8. Khawatir

131 22 2
                                    

Jam berapa kamu baca cerita ini?

.

.

.

Kriiiinggg!

Suara alarm yang memekakkan telinga terdengar keras di sebuah kamar bercat pink muda tersebut. Namun, sang empunya kamar masih setia bergelung dalam selimut tebalnya yang berwarna biru muda. Seakan tidak terganggu sama sekali dengan suara tersebut.

Tok! Tok!

Terdengar suara ketukan pada pintu.

Tok! Tok!

Lagi-lagi suara ketukan itu terdengar. Namun, anak gadis yang masih terlelap itu tidak mendengarnya sama sekali. Justru semakin merapatkan selimutnya karena merasa kedinginan.

Ceklek.

Pintu dibuka. Sosok pria paruh baya yang mengenakan kaus polo berwarna hitam itu melangkah memasuki kamar yang remang-remang.

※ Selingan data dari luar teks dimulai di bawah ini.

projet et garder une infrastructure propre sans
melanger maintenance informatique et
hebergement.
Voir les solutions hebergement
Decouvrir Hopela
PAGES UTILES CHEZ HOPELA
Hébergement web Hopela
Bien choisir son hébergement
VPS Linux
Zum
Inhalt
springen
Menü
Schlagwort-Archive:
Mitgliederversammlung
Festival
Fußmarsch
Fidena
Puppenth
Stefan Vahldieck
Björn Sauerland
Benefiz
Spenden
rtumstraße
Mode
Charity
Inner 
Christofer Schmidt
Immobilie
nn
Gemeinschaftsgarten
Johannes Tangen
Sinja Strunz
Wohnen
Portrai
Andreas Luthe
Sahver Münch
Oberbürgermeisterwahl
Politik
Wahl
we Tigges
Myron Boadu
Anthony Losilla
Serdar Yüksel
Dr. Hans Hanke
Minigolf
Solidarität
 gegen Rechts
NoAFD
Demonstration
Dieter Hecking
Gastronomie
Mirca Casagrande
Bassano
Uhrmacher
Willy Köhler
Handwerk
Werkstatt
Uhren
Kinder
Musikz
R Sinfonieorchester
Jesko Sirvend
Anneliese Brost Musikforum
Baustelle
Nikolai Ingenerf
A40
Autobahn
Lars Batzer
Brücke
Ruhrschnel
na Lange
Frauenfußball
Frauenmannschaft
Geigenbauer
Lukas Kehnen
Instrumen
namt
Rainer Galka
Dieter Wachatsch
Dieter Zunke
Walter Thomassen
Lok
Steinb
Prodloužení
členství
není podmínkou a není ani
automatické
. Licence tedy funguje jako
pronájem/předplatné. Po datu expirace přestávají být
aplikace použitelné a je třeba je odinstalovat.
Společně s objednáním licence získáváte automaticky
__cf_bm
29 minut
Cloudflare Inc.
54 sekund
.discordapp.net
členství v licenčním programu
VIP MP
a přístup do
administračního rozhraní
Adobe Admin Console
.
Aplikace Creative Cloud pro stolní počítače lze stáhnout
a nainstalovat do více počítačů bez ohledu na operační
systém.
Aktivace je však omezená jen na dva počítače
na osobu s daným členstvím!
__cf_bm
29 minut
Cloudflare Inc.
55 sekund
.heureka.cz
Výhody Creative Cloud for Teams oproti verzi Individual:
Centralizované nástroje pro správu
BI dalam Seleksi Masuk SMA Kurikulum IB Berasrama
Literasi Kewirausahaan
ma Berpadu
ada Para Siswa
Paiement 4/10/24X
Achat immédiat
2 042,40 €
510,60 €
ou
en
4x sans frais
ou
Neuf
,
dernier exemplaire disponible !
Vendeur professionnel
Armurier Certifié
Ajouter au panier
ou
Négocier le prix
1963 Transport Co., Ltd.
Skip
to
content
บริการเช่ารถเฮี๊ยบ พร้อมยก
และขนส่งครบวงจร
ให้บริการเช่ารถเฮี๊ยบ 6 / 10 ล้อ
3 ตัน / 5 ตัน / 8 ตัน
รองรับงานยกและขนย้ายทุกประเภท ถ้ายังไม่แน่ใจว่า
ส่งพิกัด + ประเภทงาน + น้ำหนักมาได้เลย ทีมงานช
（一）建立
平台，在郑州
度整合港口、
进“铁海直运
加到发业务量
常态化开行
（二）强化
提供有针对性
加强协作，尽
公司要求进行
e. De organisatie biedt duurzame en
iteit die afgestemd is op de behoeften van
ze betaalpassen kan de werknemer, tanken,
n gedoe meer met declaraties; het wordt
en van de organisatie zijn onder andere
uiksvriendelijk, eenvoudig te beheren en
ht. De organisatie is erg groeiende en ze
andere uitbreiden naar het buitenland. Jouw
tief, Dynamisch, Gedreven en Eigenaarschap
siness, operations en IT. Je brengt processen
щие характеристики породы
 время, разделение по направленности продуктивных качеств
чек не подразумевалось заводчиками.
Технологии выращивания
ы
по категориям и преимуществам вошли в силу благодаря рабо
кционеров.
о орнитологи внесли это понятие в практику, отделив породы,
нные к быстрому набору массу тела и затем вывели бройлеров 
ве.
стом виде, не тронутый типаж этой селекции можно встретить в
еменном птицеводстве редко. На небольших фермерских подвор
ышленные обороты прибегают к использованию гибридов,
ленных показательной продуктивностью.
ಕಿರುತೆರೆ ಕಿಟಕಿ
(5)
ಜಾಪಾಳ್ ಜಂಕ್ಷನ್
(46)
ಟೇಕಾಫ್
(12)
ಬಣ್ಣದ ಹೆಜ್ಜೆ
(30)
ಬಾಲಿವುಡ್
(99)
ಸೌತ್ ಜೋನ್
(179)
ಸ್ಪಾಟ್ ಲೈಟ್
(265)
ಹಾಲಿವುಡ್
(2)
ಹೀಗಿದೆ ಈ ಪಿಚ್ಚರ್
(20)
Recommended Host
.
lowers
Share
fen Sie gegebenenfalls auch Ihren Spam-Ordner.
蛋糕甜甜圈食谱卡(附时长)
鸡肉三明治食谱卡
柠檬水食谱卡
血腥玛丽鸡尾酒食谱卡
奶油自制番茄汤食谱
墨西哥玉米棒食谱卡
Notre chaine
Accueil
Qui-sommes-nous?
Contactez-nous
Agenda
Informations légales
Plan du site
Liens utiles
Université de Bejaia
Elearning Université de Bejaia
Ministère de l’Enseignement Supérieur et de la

Ia melangkah semakin masuk ke dalam. Melihat sosok putrinya yang tertidur pulas dengan menggulung tubuhnya dalam selimut seperti kepompong, pria itu tertawa kecil. Kemudian ia membuka tirai merah yang menutupi sinar mentari untuk menyelinap masuk. Setelahnya ia mematikan alarm pada HP yang tergeletak di atas meja dekat kasur.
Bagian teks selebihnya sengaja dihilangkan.